> AIM OF THE EXERCISE
Nothing but a number belongs in the answer: the count of lines below that contain the word "Verein".

=-=-=-=-=

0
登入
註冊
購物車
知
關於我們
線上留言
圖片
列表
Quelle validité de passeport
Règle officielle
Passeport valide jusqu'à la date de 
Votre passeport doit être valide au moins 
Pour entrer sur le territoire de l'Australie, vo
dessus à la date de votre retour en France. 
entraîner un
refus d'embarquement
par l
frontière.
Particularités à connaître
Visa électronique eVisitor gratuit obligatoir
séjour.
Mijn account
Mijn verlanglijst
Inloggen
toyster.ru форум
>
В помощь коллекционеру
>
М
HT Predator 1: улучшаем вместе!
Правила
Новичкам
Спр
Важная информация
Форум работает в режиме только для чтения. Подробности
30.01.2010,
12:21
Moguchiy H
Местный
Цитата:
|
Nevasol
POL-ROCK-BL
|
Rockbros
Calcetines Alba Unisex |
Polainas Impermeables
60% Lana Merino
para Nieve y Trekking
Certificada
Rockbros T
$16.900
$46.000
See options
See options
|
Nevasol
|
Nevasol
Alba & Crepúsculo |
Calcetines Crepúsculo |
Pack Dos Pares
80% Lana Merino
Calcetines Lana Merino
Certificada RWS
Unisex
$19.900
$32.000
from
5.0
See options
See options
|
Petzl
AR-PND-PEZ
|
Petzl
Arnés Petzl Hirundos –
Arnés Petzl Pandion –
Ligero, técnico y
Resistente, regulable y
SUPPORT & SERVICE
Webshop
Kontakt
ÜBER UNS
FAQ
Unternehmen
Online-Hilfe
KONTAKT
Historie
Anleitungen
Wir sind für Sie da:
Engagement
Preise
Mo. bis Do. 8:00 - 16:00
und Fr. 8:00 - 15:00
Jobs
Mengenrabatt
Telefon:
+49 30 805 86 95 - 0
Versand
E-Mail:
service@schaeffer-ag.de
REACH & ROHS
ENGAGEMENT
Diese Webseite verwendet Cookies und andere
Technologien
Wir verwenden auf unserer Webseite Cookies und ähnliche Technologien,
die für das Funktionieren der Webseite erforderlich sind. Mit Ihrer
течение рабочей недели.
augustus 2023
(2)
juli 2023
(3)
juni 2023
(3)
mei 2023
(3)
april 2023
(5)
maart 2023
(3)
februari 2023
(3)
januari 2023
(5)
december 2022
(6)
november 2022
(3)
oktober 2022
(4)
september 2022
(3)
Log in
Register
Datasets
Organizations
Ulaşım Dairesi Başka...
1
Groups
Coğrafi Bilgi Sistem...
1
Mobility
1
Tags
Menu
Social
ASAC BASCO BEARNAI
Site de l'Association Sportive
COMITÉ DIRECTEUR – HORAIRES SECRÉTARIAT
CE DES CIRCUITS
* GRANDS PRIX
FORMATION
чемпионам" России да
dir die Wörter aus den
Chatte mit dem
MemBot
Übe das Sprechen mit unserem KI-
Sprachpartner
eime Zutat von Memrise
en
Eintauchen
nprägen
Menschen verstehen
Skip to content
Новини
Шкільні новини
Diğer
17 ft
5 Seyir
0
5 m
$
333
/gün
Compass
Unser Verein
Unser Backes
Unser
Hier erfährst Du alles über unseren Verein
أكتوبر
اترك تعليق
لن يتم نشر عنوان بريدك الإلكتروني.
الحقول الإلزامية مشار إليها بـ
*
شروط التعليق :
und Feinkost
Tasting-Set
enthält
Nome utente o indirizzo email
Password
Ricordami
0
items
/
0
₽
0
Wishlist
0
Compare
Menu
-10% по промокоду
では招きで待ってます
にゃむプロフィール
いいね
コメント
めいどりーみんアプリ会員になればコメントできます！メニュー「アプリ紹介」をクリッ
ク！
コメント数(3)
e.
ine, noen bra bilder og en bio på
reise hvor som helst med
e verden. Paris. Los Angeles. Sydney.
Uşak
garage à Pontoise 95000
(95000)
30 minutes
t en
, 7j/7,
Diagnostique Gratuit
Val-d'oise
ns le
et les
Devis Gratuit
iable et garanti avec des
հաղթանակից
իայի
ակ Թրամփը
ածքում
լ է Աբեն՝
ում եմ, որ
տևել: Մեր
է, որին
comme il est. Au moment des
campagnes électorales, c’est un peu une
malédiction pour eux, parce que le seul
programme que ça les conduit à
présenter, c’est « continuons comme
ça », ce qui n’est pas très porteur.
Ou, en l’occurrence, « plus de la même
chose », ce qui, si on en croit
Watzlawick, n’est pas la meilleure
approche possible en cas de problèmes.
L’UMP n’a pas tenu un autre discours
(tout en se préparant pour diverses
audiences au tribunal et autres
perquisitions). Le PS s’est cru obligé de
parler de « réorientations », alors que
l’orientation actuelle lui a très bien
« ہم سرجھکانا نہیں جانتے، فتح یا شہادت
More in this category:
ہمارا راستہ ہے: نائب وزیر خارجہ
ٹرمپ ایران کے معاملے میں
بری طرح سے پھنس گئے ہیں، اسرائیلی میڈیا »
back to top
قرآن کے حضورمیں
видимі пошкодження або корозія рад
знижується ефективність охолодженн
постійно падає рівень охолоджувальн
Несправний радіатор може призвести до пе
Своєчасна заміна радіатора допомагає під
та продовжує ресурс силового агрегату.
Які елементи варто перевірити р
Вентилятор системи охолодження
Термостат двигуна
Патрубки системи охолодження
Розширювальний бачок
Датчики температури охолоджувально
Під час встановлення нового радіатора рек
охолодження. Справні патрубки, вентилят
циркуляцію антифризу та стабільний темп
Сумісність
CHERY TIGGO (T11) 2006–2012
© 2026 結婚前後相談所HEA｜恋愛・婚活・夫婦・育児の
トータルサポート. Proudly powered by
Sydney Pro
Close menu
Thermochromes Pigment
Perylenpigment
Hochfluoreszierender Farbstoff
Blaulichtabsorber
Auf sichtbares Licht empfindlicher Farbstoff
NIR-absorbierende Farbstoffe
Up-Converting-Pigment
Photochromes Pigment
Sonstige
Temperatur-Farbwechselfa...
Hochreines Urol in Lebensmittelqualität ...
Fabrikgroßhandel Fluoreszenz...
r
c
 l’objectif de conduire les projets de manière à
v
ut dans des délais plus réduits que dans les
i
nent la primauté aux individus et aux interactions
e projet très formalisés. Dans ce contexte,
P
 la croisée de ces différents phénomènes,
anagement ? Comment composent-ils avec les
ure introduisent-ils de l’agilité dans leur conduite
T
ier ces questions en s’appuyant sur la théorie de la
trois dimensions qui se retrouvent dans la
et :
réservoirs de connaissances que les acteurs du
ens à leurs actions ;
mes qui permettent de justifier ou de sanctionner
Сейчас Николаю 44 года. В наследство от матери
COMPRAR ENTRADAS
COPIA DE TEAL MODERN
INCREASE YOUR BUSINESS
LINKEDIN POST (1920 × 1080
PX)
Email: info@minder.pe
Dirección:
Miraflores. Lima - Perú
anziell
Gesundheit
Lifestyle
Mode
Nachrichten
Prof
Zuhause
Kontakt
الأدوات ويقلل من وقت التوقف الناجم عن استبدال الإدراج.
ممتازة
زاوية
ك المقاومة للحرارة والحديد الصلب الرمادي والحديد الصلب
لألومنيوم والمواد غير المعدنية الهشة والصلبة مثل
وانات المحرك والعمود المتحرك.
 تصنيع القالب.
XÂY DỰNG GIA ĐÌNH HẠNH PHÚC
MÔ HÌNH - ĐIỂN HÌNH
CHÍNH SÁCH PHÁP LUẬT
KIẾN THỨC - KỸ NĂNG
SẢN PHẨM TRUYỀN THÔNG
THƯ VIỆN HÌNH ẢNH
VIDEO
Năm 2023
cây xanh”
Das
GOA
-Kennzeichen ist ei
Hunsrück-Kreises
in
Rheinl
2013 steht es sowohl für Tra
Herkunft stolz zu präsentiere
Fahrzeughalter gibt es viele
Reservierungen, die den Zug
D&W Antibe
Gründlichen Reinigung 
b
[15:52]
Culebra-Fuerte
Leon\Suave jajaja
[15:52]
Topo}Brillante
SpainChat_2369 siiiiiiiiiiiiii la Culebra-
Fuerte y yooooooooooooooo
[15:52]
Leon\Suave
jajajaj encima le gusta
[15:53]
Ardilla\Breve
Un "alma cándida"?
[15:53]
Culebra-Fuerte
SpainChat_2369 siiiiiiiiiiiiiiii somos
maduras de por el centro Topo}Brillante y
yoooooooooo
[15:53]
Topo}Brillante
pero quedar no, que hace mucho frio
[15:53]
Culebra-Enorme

=-=-=-=-=

> YOUR RESPONSE
2